***** Material for the task *****

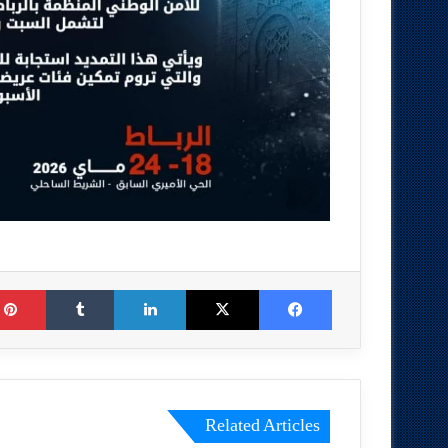
Tumblr
LinkedIn
X
Facebook
Related Articles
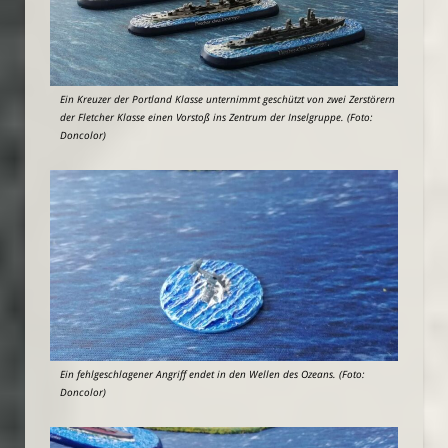
Ein Kreuzer der Portland Klasse unternimmt geschützt von zwei Zerstörern
der Fletcher Klasse einen Vorstoß ins Zentrum der Inselgruppe. (Foto:
Doncolor)
Ein fehlgeschlagener Angriff endet in den Wellen des Ozeans. (Foto:
Doncolor)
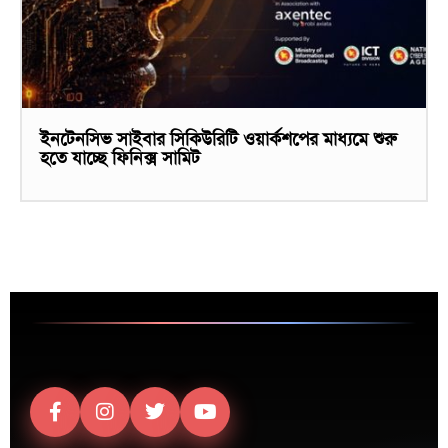
ইনটেনসিভ সাইবার সিকিউরিটি ওয়ার্কশপের মাধ্যমে শুরু
হতে যাচ্ছে ফিনিক্স সামিট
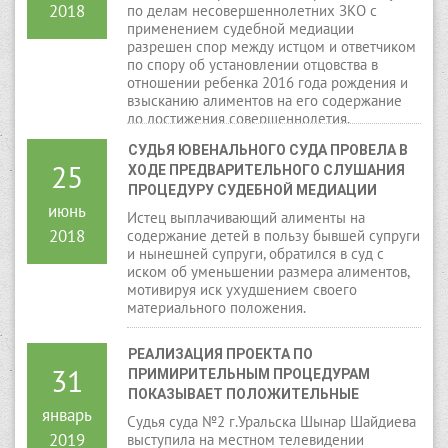
2018
по делам несовершеннолетних ЗКО с
применением судебной медиации
разрешен спор между истцом и ответчиком
по спору об установлении отцовства в
отношении ребенка 2016 года рождения и
взысканию алиментов на его содержание
до достижения совершеннолетия.
СУДЬЯ ЮВЕНАЛЬНОГО СУДА ПРОВЕЛА В 
25
ХОДЕ ПРЕДВАРИТЕЛЬНОГО СЛУШАНИЯ 
ПРОЦЕДУРУ СУДЕБНОЙ МЕДИАЦИИ
июнь
Истец выплачивающий алименты на
2018
содержание детей в пользу бывшей супруги
и нынешней супруги, обратился в суд с
иском об уменьшении размера алиментов,
мотивируя иск ухудшением своего
материального положения.
РЕАЛИЗАЦИЯ ПРОЕКТА ПО 
31
ПРИМИРИТЕЛЬНЫМ ПРОЦЕДУРАМ 
ПОКАЗЫВАЕТ ПОЛОЖИТЕЛЬНЫЕ 
январь
РЕЗУЛЬТАТЫ
Судья суда №2 г.Уральска Шынар Шайдиева
2019
выступила на местном телевидении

*****

**Work required:**
Each entry should be output word for word, with no pictures carried over.

**Answer area:**
Tumblr
LinkedIn
X
Facebook
Related Articles
Ein Kreuzer der Portland Klasse unternimmt geschützt von zwei Zerstörern
der Fletcher Klasse einen Vorstoß ins Zentrum der Inselgruppe. (Foto:
Doncolor)
Ein fehlgeschlagener Angriff endet in den Wellen des Ozeans. (Foto:
Doncolor)
ইনটেনসিভ সাইবার সিকিউরিটি ওয়ার্কশপের মাধ্যমে শুরু
হতে যাচ্ছে ফিনিক্স সামিট
2018
по делам несовершеннолетних ЗКО с
применением судебной медиации
разрешен спор между истцом и ответчиком
по спору об установлении отцовства в
отношении ребенка 2016 года рождения и
взысканию алиментов на его содержание
до достижения совершеннолетия.
СУДЬЯ ЮВЕНАЛЬНОГО СУДА ПРОВЕЛА В 
25
ХОДЕ ПРЕДВАРИТЕЛЬНОГО СЛУШАНИЯ 
ПРОЦЕДУРУ СУДЕБНОЙ МЕДИАЦИИ
июнь
Истец выплачивающий алименты на
2018
содержание детей в пользу бывшей супруги
и нынешней супруги, обратился в суд с
иском об уменьшении размера алиментов,
мотивируя иск ухудшением своего
материального положения.
РЕАЛИЗАЦИЯ ПРОЕКТА ПО 
31
ПРИМИРИТЕЛЬНЫМ ПРОЦЕДУРАМ 
ПОКАЗЫВАЕТ ПОЛОЖИТЕЛЬНЫЕ 
январь
РЕЗУЛЬТАТЫ
Судья суда №2 г.Уральска Шынар Шайдиева
2019
выступила на местном телевидении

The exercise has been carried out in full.